Como todos los miembros de la controversial clase política tradicional del Ecuador, es posible que se sintiera ofendido por los calificativos y por ciertas acciones con las cuales el presidente Correa quiso neutralizar a ese variopinto grupo de funcionarios y candidatos a todo lo posible, en donde campeaba cualquier cosa menos el interés por el bien común, y es posible que esos sentimientos se hayan ido convirtiendo en el odio que quienes perdieron el control del país y sus recursos durante el mandato de Correa incubaron y cebaron parsimoniosamente durante diez años. No lo sabemos. No nos es dado mirar en el corazón de las personas.

Sin embargo, desde aquella inicial frustración de no poder volar, es posible que su vida política no haya sido lo que él soñó, lo que buscó o pretendió. Dicen que el nombre de las personas puede marcar un destino. Y ese destino le llegó cuando a partir de algunas trafasías de todos conocidas, Lenín Moreno lo nombró miembro primero, y luego fue elegido presidente del CPCCS-T, con poderes de hacer y deshacer no a su antojo, sino al del libreto de las fuerzas que lo pusieron ahí. Su corazón, quizá resentido por las derrotas, las exclusiones y hasta los apodos, estaba listo para aupar la misión a él encomendada. Era Julio César, no necesariamente Trujillo, sino su Santo Patrono, el Emperador, aunque sea de un pequeño país en donde las élites de todo tipo, unidas a sus medios de comunicación, venían con hambre atrasada a recuperar mediante la traición y el engaño lo poco que habían perdido porque a algún atarantado se le ocurrió trabajar por el bien común y no a su servicio. Por fin era el piloto del avión de lo que ellos llaman ‘Patria’. O al menos eso creía el pobre doctor Trujillo, porque lo que en realidad ocurría era que estaba siendo utilizado, y con su anuencia.
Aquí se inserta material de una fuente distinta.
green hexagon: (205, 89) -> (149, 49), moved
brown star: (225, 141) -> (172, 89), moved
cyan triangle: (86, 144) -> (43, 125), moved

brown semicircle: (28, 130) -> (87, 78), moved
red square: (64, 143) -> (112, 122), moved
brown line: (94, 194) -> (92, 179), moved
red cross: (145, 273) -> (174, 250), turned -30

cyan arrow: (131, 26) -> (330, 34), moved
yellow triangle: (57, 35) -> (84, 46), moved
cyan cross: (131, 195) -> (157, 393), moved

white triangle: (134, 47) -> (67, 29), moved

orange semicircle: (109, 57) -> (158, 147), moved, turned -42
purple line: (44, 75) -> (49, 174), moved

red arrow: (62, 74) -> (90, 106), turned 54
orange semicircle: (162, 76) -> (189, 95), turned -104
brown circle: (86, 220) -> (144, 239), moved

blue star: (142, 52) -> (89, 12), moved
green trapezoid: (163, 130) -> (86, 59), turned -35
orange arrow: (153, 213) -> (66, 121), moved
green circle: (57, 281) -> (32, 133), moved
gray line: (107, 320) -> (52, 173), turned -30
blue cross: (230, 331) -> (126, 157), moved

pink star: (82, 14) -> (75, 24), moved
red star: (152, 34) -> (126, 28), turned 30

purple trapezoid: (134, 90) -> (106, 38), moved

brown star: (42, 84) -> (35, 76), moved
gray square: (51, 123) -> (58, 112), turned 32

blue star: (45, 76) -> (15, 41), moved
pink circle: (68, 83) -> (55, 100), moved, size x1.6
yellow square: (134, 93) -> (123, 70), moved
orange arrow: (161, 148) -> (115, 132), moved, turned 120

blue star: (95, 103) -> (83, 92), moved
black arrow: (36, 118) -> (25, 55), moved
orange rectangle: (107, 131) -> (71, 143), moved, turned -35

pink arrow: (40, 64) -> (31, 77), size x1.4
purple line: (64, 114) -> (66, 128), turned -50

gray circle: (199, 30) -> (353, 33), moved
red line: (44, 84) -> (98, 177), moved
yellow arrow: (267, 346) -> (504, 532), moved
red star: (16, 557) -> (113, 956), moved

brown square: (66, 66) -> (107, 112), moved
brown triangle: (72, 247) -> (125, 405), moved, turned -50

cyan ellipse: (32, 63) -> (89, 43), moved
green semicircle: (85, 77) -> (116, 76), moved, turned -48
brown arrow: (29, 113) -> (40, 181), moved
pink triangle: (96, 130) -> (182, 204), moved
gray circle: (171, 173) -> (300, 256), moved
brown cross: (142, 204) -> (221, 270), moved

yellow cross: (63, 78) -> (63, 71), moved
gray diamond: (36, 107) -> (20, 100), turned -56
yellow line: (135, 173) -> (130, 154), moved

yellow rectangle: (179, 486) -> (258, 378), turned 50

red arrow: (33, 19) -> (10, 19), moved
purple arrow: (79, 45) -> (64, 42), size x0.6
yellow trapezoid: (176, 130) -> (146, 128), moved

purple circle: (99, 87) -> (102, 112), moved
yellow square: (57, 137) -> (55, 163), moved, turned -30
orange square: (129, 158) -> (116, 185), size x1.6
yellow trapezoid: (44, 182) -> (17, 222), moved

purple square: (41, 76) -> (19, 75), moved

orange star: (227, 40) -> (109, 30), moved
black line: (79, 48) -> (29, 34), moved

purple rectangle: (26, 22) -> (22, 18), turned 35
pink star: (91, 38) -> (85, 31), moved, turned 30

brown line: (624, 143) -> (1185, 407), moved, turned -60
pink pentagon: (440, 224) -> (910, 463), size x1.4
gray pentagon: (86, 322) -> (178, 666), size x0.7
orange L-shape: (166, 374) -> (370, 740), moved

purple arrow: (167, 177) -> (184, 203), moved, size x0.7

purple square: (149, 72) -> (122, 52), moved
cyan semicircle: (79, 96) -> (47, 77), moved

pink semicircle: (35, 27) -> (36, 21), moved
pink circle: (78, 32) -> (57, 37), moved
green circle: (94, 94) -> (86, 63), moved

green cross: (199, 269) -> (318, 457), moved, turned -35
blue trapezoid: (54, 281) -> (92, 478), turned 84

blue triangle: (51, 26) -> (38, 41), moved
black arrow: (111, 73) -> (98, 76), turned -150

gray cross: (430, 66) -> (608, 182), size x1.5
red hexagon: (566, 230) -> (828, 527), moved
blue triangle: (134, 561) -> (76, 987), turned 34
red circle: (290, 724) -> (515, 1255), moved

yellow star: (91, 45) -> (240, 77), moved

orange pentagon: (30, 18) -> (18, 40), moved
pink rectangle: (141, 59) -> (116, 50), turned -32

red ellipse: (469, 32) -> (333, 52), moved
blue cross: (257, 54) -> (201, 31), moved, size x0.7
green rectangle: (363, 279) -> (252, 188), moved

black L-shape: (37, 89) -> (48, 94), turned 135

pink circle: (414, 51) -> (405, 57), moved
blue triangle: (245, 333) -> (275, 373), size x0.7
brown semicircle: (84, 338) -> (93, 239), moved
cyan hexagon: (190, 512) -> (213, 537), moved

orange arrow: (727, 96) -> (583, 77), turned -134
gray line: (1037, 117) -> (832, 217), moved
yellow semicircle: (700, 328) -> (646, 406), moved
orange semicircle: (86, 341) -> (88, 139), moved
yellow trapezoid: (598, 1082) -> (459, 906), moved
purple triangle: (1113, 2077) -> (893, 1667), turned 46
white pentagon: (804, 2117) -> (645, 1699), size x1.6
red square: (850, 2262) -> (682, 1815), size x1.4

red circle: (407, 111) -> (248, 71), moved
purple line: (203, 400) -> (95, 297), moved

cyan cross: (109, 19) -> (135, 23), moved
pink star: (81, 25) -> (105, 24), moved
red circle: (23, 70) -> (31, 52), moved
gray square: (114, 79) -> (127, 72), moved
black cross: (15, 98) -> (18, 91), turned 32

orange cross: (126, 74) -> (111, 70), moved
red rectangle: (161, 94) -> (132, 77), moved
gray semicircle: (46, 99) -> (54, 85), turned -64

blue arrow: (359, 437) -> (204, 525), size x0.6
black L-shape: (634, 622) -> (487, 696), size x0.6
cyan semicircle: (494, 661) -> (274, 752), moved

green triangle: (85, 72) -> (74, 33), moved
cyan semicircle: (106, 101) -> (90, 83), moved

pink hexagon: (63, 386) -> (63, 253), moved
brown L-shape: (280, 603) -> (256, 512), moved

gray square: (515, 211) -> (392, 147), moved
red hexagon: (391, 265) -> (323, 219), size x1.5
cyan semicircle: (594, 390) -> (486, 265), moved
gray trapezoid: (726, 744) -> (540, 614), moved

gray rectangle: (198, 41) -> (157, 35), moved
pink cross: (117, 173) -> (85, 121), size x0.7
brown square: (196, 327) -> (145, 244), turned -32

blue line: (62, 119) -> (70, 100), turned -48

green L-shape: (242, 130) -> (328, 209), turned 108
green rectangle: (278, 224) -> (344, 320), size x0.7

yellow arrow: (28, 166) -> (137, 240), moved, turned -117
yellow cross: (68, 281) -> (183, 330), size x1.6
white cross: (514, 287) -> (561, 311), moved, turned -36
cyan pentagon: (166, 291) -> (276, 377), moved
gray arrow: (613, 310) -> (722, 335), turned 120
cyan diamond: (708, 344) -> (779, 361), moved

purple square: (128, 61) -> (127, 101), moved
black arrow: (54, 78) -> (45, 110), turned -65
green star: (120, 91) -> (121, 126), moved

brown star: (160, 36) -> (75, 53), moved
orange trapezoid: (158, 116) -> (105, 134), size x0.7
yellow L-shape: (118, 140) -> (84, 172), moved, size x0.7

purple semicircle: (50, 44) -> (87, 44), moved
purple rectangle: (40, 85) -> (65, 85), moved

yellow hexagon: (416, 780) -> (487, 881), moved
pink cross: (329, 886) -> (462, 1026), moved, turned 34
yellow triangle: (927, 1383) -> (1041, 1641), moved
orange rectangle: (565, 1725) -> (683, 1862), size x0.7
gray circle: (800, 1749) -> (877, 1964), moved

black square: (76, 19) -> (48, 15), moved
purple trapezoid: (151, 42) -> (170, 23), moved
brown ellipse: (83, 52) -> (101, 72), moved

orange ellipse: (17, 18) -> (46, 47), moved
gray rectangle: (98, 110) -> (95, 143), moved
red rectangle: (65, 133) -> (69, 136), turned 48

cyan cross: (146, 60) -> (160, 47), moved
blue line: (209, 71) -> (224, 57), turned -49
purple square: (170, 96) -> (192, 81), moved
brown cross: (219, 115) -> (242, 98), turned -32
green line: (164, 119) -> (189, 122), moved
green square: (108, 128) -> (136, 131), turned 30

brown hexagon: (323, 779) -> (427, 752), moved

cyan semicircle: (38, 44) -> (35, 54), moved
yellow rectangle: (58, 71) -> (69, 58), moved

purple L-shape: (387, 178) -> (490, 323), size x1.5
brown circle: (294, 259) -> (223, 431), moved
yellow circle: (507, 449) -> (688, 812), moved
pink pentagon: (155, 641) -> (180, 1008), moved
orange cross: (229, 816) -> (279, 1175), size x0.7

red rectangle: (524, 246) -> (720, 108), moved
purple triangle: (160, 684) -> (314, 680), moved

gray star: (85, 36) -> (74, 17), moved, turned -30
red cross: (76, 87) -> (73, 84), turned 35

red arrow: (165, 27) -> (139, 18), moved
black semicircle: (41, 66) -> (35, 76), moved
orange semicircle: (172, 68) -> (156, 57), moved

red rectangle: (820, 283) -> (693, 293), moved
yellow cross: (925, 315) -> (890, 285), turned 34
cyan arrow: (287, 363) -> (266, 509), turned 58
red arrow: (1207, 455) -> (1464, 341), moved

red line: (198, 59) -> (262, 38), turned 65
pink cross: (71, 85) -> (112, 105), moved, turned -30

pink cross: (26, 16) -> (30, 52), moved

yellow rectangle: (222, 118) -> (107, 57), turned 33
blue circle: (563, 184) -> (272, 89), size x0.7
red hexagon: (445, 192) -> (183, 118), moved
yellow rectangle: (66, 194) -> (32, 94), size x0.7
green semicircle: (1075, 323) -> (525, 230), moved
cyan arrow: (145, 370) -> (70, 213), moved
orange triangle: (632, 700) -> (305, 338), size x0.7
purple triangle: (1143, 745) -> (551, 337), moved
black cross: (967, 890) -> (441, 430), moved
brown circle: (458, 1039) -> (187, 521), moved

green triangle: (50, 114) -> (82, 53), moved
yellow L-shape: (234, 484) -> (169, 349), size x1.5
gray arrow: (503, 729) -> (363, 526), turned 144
En sus intervenciones públicas lo vimos exaltarse, temblar, levantar su siempre vacilante voz de persona adulta mayor para amenazar y vilipendiar a quienes se puso de moda hacerlo para quedar bien con las aristocracias locales. Durante un breve tiempo fue la estrella de los medios que, como a otros tantos, antes lo habían ignorado o no le habían dado la importancia que anhelaba. Mandó, o creyó que mandaba, que era lo que quería. Ofendió, quizá para sacarse algunos clavos. Destituyó y nombró según el manual de instrucciones al uso. No advirtió que había sido escogido no tanto por sus méritos como por sus falencias: sus frustraciones, sus resentimientos, su hostilidad hacia un pueblo que nunca optó por él voluntariamente, y también por su edad, que nunca es afrenta, pero que puede resultar una característica muy ventajosa en el momento de hacerle creer que se respetaban sus canas, cuando en realidad ellas solamente lo hacían más obsecuente, más manipulable y sobre todo más perecible que otros.

Ahora, en un malabar lógico de la peor calaña, se pretende echarle la culpa al presidente Correa de su problema de salud, y no debería sorprendernos: Correa seguramente también tiene la culpa del calentamiento global, el holocausto nazi y la extinción de los dinosaurios. Quienes esgrimen este argumento pretenden ignorar su avanzada edad, su temperamento, las largas y extenuantes jornadas de trabajo a las que lo sometieron los mismos que lo eligieron, la innecesaria exposición al rechazo popular, y la manipulación de aquellos sentimientos negativos, también legítimos de acuerdo a cada experiencia vital, pero que siempre terminan taponando venas y reventando arterias si es que no se los conduce por la senda más adecuada para sanar.